Print the line that has "od sagorevanja i" in it, then every remaining line of the data, exactly and without anything extra.

*** Available data

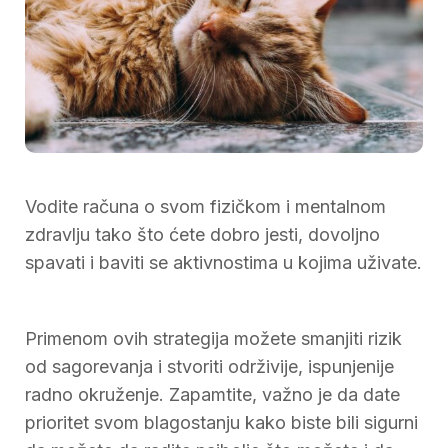
Vodite računa o svom fizičkom i mentalnom
zdravlju tako što ćete dobro jesti, dovoljno
spavati i baviti se aktivnostima u kojima uživate.
Primenom ovih strategija možete smanjiti rizik
od sagorevanja i stvoriti održivije, ispunjenije
radno okruženje. Zapamtite, važno je da date
prioritet svom blagostanju kako biste bili sigurni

******

- Answer to this exercise -
od sagorevanja i stvoriti održivije, ispunjenije
radno okruženje. Zapamtite, važno je da date
prioritet svom blagostanju kako biste bili sigurni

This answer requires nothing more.